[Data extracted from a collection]
#####
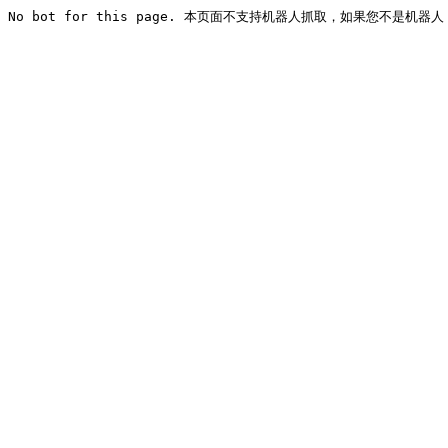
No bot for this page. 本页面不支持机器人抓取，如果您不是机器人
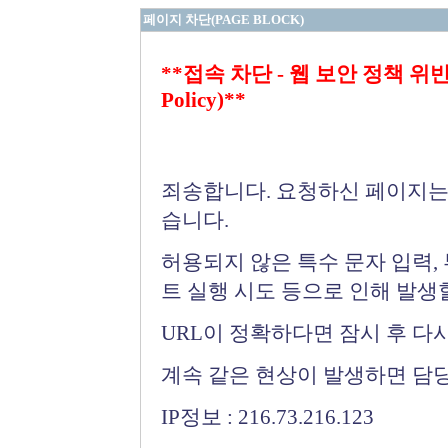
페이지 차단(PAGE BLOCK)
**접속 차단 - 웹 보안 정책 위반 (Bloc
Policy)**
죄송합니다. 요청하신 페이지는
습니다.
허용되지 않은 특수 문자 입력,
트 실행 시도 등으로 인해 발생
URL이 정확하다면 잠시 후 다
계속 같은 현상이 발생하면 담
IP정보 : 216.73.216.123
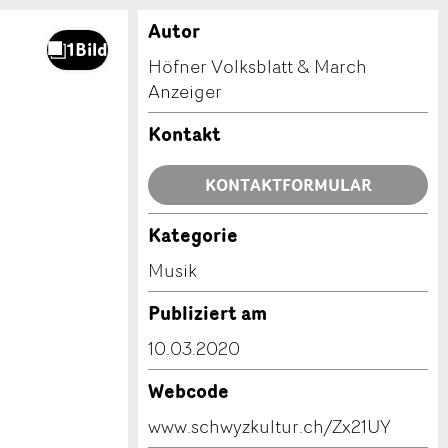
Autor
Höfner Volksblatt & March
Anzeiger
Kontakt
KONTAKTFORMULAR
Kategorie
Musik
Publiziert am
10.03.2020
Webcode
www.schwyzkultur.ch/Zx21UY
#####
### [Goal of the exercise]
Reproduce each line of the records above, exactly and without pictures.

### [Answer to this task]
No bot for this page. 本页面不支持机器人抓取，如果您不是机器人
페이지 차단(PAGE BLOCK)
**접속 차단 - 웹 보안 정책 위반 (Bloc
Policy)**
죄송합니다. 요청하신 페이지는
습니다.
허용되지 않은 특수 문자 입력,
트 실행 시도 등으로 인해 발생
URL이 정확하다면 잠시 후 다
계속 같은 현상이 발생하면 담
IP정보 : 216.73.216.123
Autor
Höfner Volksblatt & March
Anzeiger
Kontakt
KONTAKTFORMULAR
Kategorie
Musik
Publiziert am
10.03.2020
Webcode
www.schwyzkultur.ch/Zx21UY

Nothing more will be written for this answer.